_Prompt_
A single number is the answer: the count of lines in these records with "Daten" in them.
═════ Task input
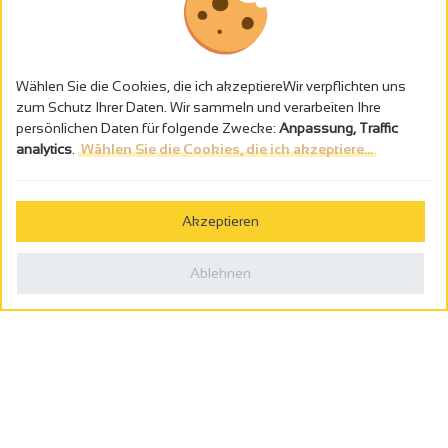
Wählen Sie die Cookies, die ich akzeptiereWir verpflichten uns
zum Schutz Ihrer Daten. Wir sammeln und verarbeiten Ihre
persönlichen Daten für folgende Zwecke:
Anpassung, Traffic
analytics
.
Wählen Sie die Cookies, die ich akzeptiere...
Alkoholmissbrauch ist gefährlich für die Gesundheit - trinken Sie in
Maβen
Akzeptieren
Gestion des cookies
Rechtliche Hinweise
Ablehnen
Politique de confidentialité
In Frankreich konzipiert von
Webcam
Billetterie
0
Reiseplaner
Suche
══════════
═════ Task input
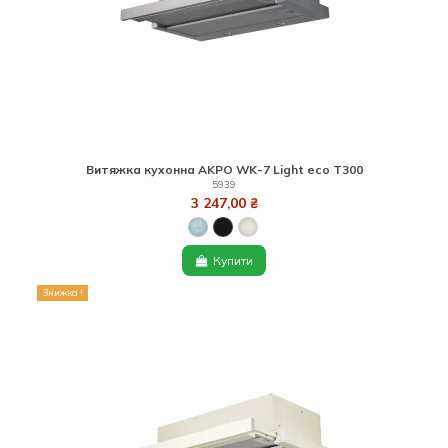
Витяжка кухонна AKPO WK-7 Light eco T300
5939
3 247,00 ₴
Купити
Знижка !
══════════
_Response_
2